A verbatim copy of all the data is required; the pictures should not appear in it.

BEGIN Data provided

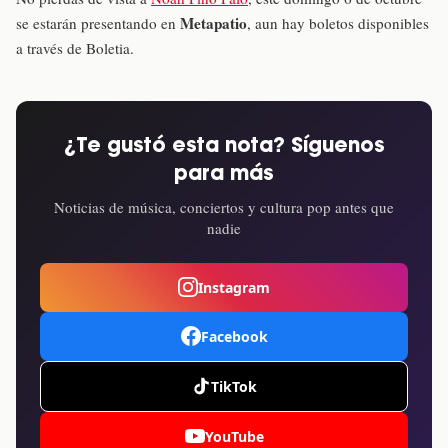
Metapatio
se estarán presentando en
, aun hay boletos disponibles
a través de Boletia.
¿Te gustó esta nota? Síguenos
para más
Noticias de música, conciertos y cultura pop antes que
nadie
Instagram
Facebook
TikTok
YouTube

END Data provided

Solved problem:
Metapatio
se estarán presentando en
, aun hay boletos disponibles
a través de Boletia.
¿Te gustó esta nota? Síguenos
para más
Noticias de música, conciertos y cultura pop antes que
nadie
Instagram
Facebook
TikTok
YouTube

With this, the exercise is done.